Didn't the debt go up under Obama!? Hugely! More than under any other president? Yes, it did. But Obama couldn't end the Bush tax cuts. Also, he had economists with advanced degrees who told him to never raise taxes in a recession and that tax cuts would stimulate the economy. He added more tax cuts but targeted them more at the middle class. Strange as it may seem, economists have about as much connection to realism as alchemists have to chemistry. As a matter of actual history, when the US economy has been hit by a big stock crash leading to a recession, it has recovered after tax increases. Also, tax cuts for the rich—like the continued Bush tax cuts—just create greater income inequality, not genuine economic growth. Even tax cuts aimed at the middle class are far less useful than economists thought they would be. After 2014, when Obama finally got to raise taxes, however slightly, on the rich, deficits and debt began to decline.

So here we are with Donald Trump, who jammed through new Republican tax cuts. The great thing about Trump is that he's so disreputable and lies so much about so many things, that people—even economists!—have been primed to realize that his claims that the tax cuts are for everyone, not just the very rich, that they will grow the economy, and said growth will raise revenue sufficiently that they will pay for themselves, are false. Even though they are the same claims made by Reagan and Bush and long ago by Coolidge and Hoover, and accepted then as quite sound and reasonable.
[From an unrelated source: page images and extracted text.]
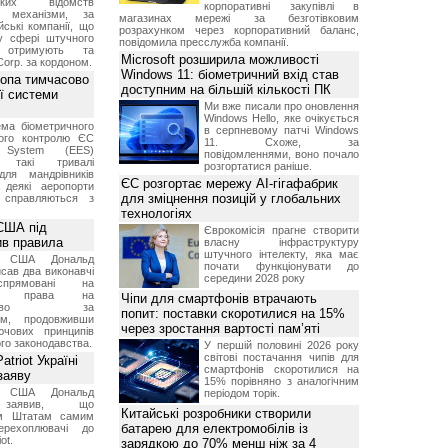
ських відомств
корпоративні закупівлі в
є механізми, за
магазинах мережі за безготівковим
ські компанії, що
розрахунком через корпоративний баланс,
у сфері штучного
повідомила пресслужба компанії.
, отримують та
Microsoft розширила можливості
Corp. за кордоном.
Windows 11: біометричний вхід став
ропа тимчасово
доступним на більшій кількості ПК
ї системи
Ми вже писали про оновлення
Windows Hello, яке очікується
ма біометричного
в серпневому патчі Windows
ного контролю ЄС
11. Схоже, за
t System (EES)
повідомленнями, воно почало
є такі тривалі
розгортатися раніше.
для мандрівників
ЄС розгортає мережу AI-гігафабрик
 деякі аеропорти
для зміцнення позицій у глобальних
 справляються з
технологіях
США під
Єврокомісія прагне створити
ив правила
власну інфраструктуру
штучного інтелекту, яка має
т США Дональд
почати функціонувати до
сав два виконавчі
середини 2028 року
спрямовані на
ня права на
Чіпи для смартфонів втрачають
дянство за
попит: поставки скоротилися на 15%
ям, продовживши
через зростання вартості пам’яті
чових принципів
ого законодавства.
У першій половині 2026 року
світові постачання чипів для
triot Україні
смартфонів скоротилися на
заяву
15% порівняно з аналогічним
т США Дональд
періодом торік.
заявив, що
Китайські розробники створили
м Штатам самим
батарею для електромобілів із
перехоплювачі до
ot.
зарядкою до 70% менш ніж за 4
You may have noted that the US-debt-to-GDP ratio peaked during the Second World War. If you suspect that was a spending issue, not a revenue issue, you are correct. That suggests another issue. It's not just how much you spend, it's what you spend it on. The investment during World War II, and the fact that America was the only modern economy left standing after the war, gave our country the opportunity to become both the dominant economic and political power in the world.

In the collective mind of economists, cutting taxes is often considered the same as increased spending. That, too, takes us to the issue of what over how much. Giving the money to the rich, as all these tax cuts have done, leads to inflation in stock markets, commodities, and in real estate. It gets spent on stock buybacks, which have to be the most useless form of business spending in the world.

Let us thank Mitch McConnell for his moment of frankness. He has announced that the deficits that he has worked so hard to create by cutting revenues will next be used to attack spending—Social Security, Medicare, and Medicaid, in particular. So, it has a double purpose: Making the rich richer and creating the excuse to grab those piles of money.

Chronogram is a monthly publication. If you are reading it the first week it's out, before November 6, go out and vote. If you are at all inclined to vote Republican, consider this. Russian efforts to affect our elections have been constantly in support of Republicans and fomenting Republican issues. It seems axiomatic that Russia doesn't want to make America Great Again, or to keep it as Great as it Has Been, or to Make Us Greater. They want to diminish our strength, power, credibility, and leadership. A vote for Republicans is a vote for the Russian agenda. That's not my opinion. That's the opinion of Vladimir Putin and the FSB.

If this seems to be too broad and generic a condemnation of a political group, let me say there have been many fine Republicans who have done much to build and improve our country. Dwight Eisenhower, Nelson Rockefeller, Teddy Roosevelt, John Lindsey, Jacob Javits, and John McCain all had their moments. Sadly, what I notice about that list, is that they're all dead. If they were alive, Newt Gingrich and Donald Trump would drive them out.